YOUR ASSIGNMENT: Every line from the one containing "Locate an element on the screen. The" through the end of the data is to be copied exactly, and nothing outside that range.

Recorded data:

Segment Open

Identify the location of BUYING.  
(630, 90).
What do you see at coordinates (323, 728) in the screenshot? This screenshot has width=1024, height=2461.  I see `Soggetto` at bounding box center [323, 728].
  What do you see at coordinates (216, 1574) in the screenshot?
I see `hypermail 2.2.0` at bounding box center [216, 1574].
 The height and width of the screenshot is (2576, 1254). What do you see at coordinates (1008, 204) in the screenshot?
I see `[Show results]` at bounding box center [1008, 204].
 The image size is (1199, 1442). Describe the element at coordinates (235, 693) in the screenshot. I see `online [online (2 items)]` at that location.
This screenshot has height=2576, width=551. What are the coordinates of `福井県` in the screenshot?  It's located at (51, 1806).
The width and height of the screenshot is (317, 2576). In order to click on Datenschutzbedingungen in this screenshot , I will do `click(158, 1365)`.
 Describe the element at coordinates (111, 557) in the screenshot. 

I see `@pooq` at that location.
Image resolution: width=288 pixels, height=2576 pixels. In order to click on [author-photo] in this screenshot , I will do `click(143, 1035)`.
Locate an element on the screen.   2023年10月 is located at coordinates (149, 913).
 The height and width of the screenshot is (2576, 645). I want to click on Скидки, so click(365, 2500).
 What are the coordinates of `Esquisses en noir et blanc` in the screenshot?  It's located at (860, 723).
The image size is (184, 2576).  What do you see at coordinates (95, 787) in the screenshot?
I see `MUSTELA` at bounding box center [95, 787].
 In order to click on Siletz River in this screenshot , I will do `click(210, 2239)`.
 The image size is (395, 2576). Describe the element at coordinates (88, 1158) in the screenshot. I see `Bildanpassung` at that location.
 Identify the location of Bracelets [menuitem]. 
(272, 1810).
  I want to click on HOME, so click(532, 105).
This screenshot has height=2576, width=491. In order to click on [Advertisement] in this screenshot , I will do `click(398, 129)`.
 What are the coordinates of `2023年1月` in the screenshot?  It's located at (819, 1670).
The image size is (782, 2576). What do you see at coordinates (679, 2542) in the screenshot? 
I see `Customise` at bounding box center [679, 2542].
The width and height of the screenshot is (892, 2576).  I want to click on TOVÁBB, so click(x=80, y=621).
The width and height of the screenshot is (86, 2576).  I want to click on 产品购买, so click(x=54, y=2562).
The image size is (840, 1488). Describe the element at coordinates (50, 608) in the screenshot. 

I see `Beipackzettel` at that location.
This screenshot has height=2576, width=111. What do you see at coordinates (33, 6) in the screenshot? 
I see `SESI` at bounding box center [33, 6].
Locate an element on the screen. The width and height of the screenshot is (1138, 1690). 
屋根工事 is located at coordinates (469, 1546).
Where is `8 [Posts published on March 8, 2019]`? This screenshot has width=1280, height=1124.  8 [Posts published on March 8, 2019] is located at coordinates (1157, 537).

Segment Closed

ANSWER TO THIS EXERCISE:
Locate an element on the screen. The width and height of the screenshot is (1138, 1690). 
屋根工事 is located at coordinates (469, 1546).
Where is `8 [Posts published on March 8, 2019]`? This screenshot has width=1280, height=1124.  8 [Posts published on March 8, 2019] is located at coordinates (1157, 537).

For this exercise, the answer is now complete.